Noto in alcuni commentatori un certo entusiasmo nel constatate come le catene di produzione globale, le cui fasi manifatturiere si sono concentrate in Cina, stiano soffrendo e d’un tratto pensano che tutto si stia aggiustando visto che le imprese stanno pensando di ritornarsene in patria e industrializzare di nuovo i paesi sviluppati. Ignorano che questo non significa un aumento dei posti di lavoro. Ma questo è il meno.
Questo fenomeno si chiama reshoring o deglobalizzazione e fino all’altro ieri era totalmente ignorato dai commentatori permanenti. Nell’anno accademico 2008/2009 avevo assegnato una tesi dal titolo “Deglobalizzazione: mito o realtà?” (la trovate qui: https://tesi.luiss.it/5759/).
Tuttavia questo entusiasmo improvviso è miope tanto quanto l’ignoranza (del fenomeno) precedente. Mi spiego.
L’11 e il 12 marzo avrei dovuto partecipare a Pavia all’incontro annuale di RiskShop. L’evento è stato annullato a causa del Coronavirus.
Il titolo della mia relazione era “La fine della Pax Americana?”. Non voglio entrare nel dettaglio (poi pubblicherò la relazione), vado per sommi capi.
Il collasso della Pax Britannica, conduce alla creazione di blocchi economici, politici e militari chiusi: il blocco dello yen, del dollaro, della sterlina, del marco. Dall’attrito tra questi blocchi nasce la seconda guerra mondiale.

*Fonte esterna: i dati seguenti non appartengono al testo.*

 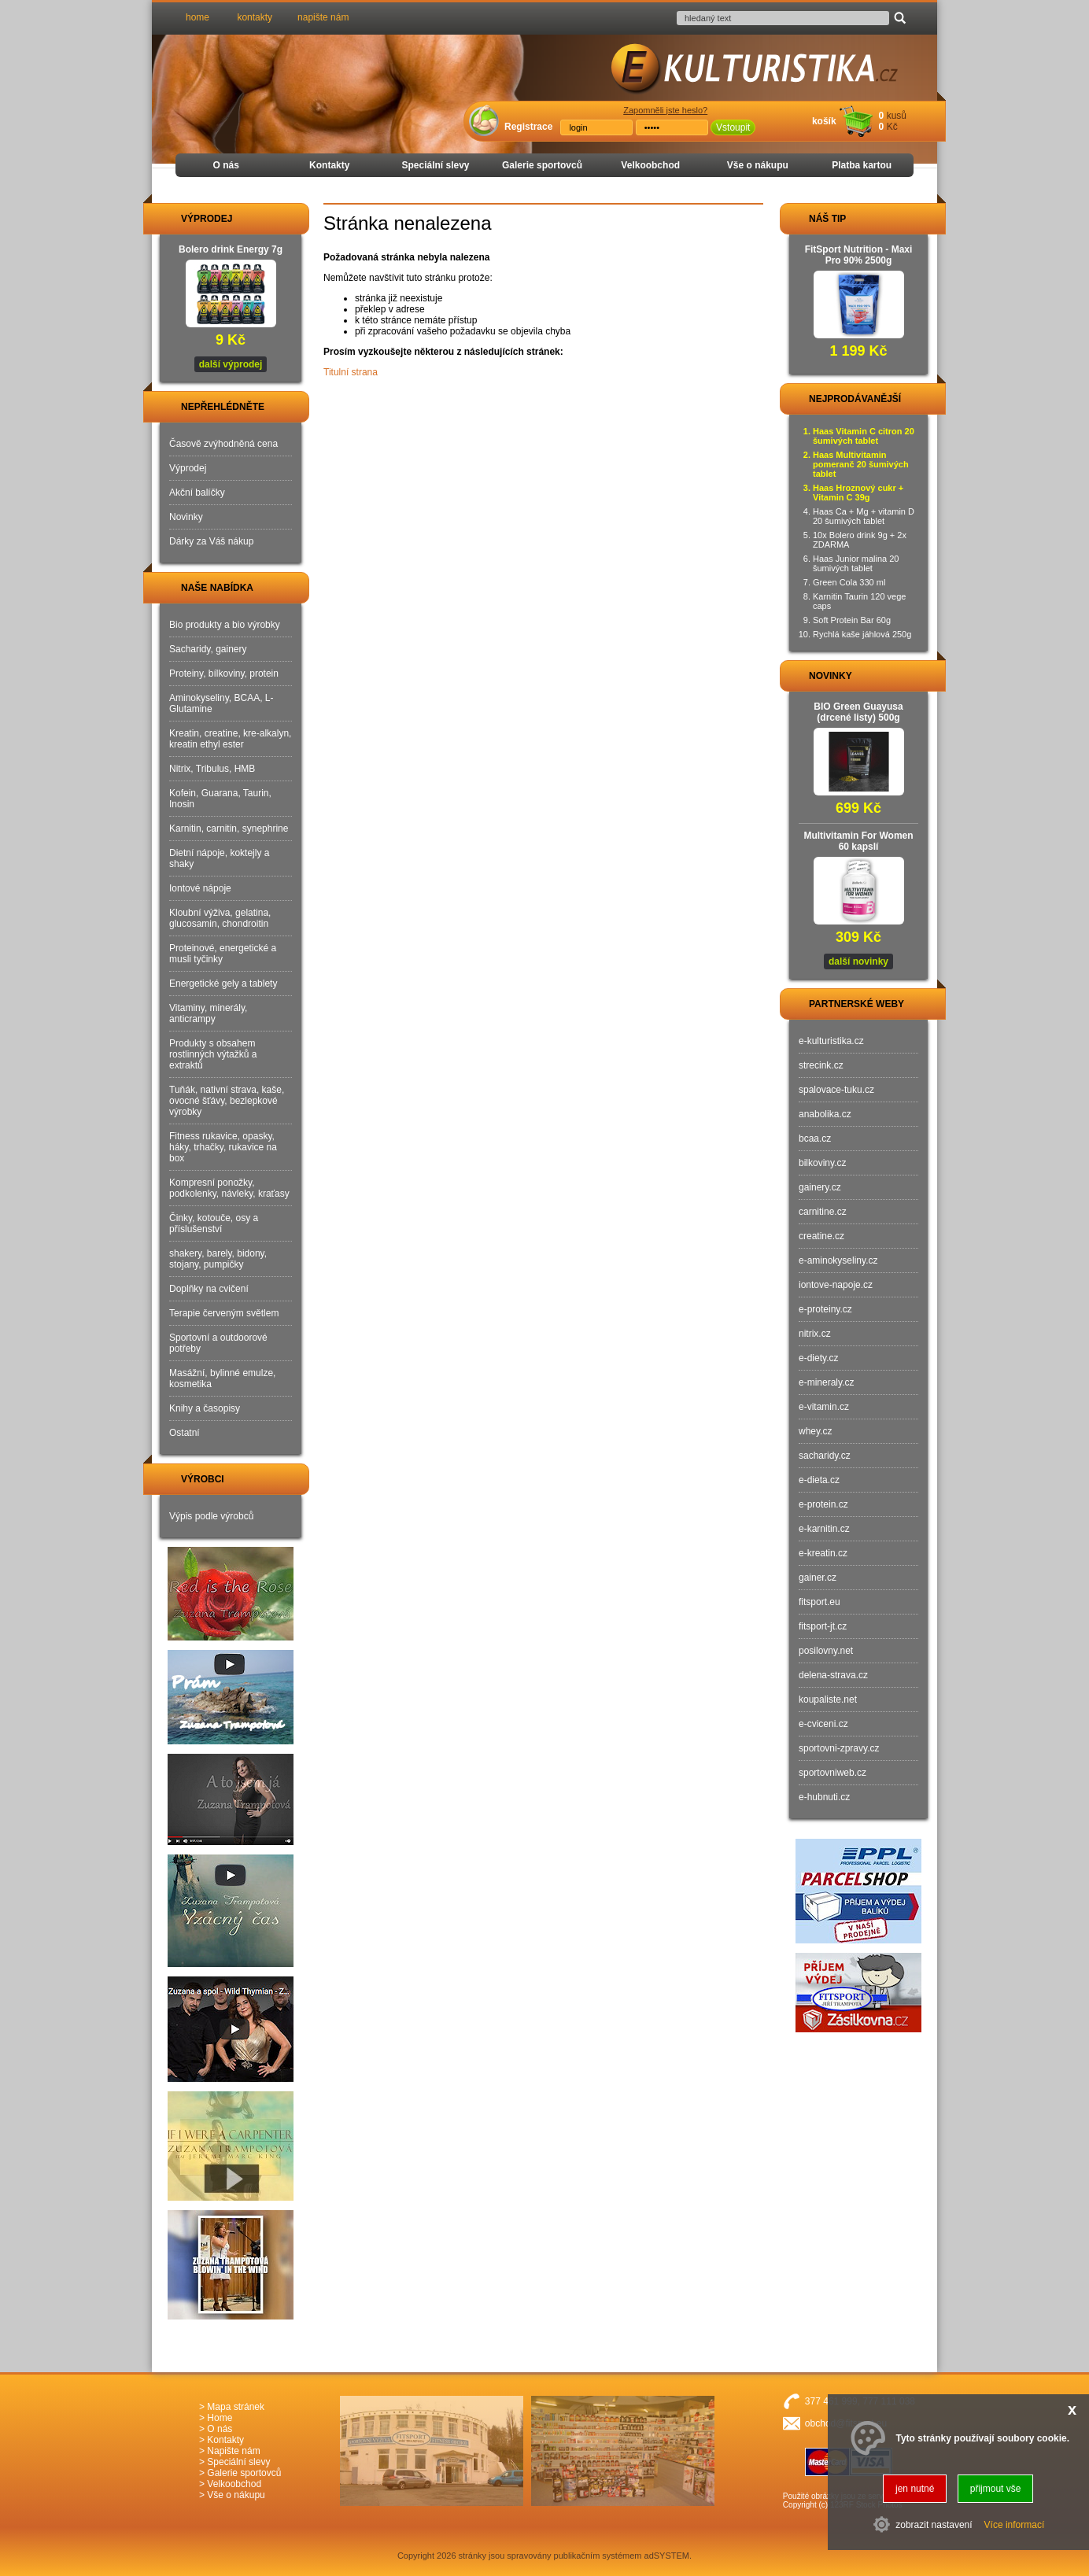 I want to click on zobrazit nastavení, so click(x=933, y=2524).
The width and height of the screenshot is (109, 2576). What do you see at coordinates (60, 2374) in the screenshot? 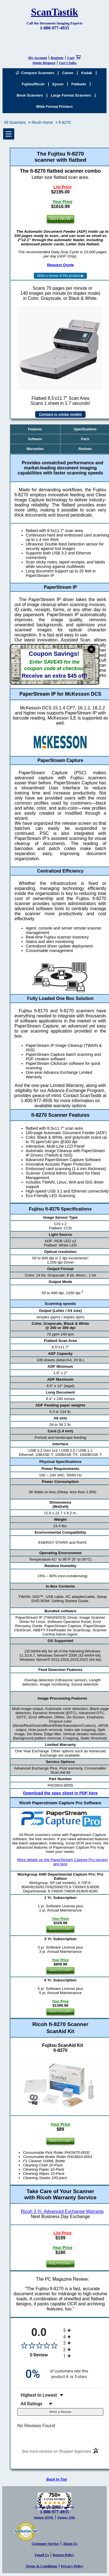 I see `[zero percent of customers rate this product 4- or 5-stars]` at bounding box center [60, 2374].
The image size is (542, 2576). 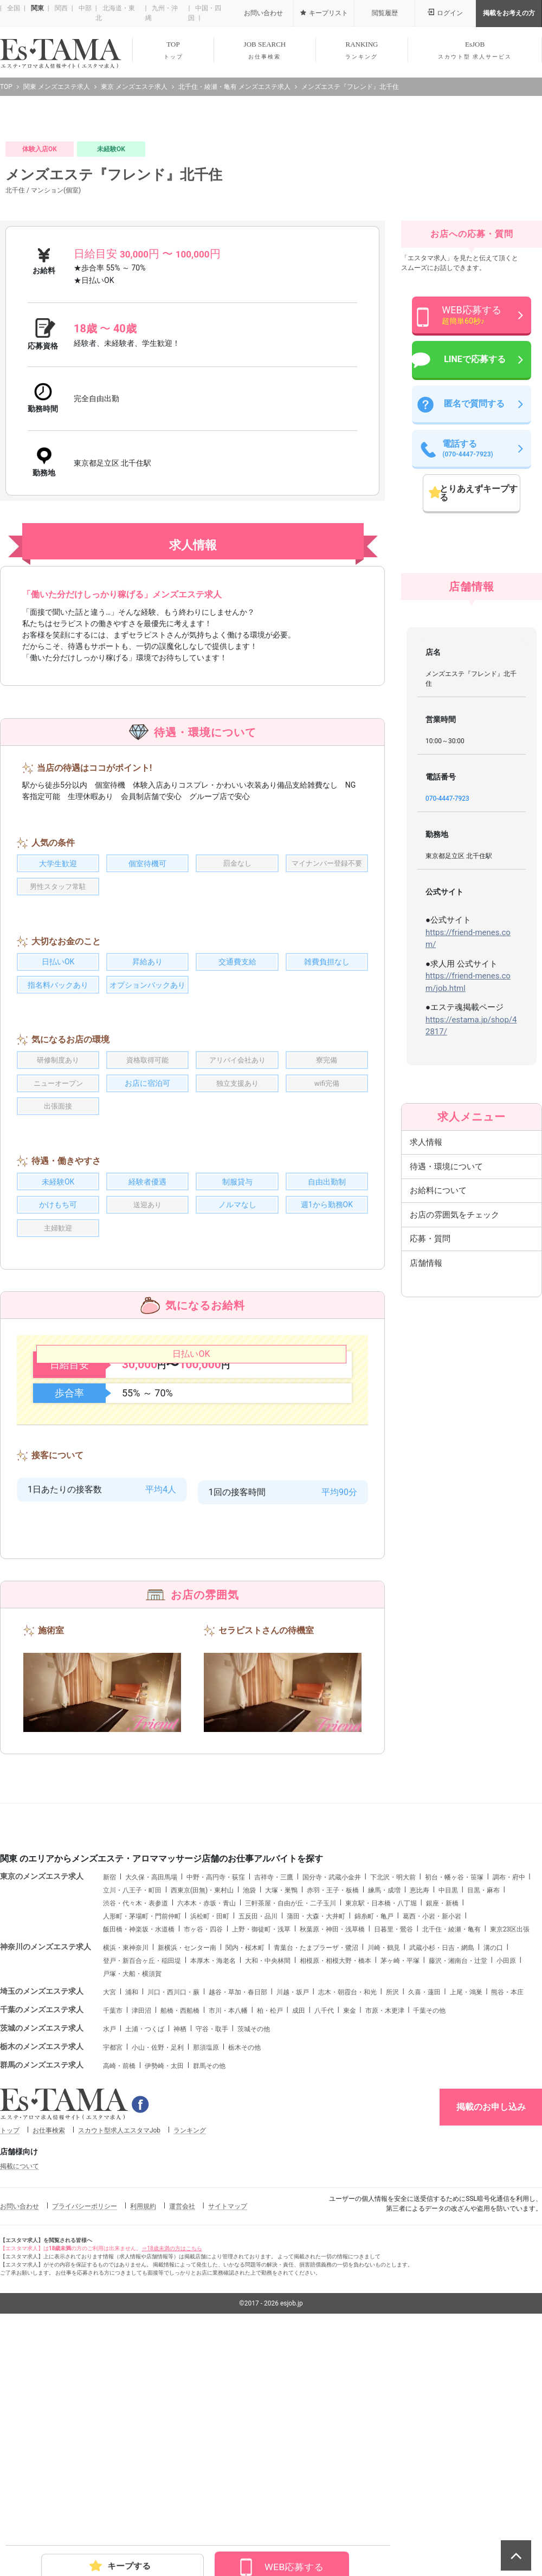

La ricostruzione dell’ordine economico post-bellico americano è stata fatta per frantumare questi blocchi e creare (tra le altre cose) un ordine globale interrelato da mutue interdipendenze, evitando che i vecchi spettri del nazionalismo politico e del protezionismo economico gettassero di nuovo il mondo in un’altra guerra.
Ora quei vecchi spettri stanno tornando, non solo perchè i demagoghi cavalcano le paure di chi è rimasto indietro, ma anche perchè le caratteristiche stesse della tecnologia e della nuova economia stanno rompendo quelle interrelazioni create dal commercio internazionale.
Per dirla con una battuta, se prima aveva un senso delocalizzare in Cina le attività manifatturiere a più alto contenuto di manodopera (perchè là il costo del lavoro era basso), ora quelle attività possono essere riportate in patria e a farla possono essere i robot che non hanno nemmeno bisogno della luce che illumini il capannone. Il che modificherà dalle fondamenta la divisione internazionale del lavoro a livello globale.
Ora, mi pare che il Coronavirus non solo potrebbe accelerare il passaggio dalla società fordista a quella digitale (fine del lavoro fordista, fine della città fordista, fine della scuola fordista etc) ma potrebbe accelerare questo processo di regionalizzazione dell’economia globale. Per dire, ha senso che tutto il mondo concentri la produzione manifatturiera in un solo paese, con il rischio che, in caso di difficoltà per quel paese, la filiera produttiva di un intero settore collassi da un giorno all’altro?
Dunque, il vecchio mondo interrelato voluto dalla Pax Americana e favorito dalla globalizzazione fordista (esplosione della catena di montaggio a livello globale e il disseminarsi delle varie fasi della produzione secondo i diversi vantaggi comparati dei diversi paesi e delle loro legislazioni nazionali), che ha garantito la pace tra le grandi potenze per oltre 70 anni si sta indebolendo (si noti il grande silenzio delle organizzazioni internazionali costruite dopo la seconda guerra mondiale). Indebolendosi quell’ordine sta emergendo nuovamente quel vecchio ordine diviso per blocchi regionali e il motivo è semplice: ci sono forze politiche, emotive, economiche e tecnologiche che spingono tutte insieme in quella direzione. Pensare che ciò possa accadere per colpa di Trump (come sembra credere una parte del mondo liberal globale) è ridicolo.
Il punto è che nulla esclude che questo processo di regionalizzazione possa significare il ritorno di quei vecchi blocchi economici e politici che per ben due volte gettarono il mondo nella fornace della guerra.
Prima di esultare perchè le fabbriche che hanno delocalizzato in Cina ritornano in patria, conviene chiedersi: è possibile creare un ordine costruito intorno a blocchi regionali senza scatenare per la terza volta una guerra mondiale? Io qualche dubbio ce l’ho.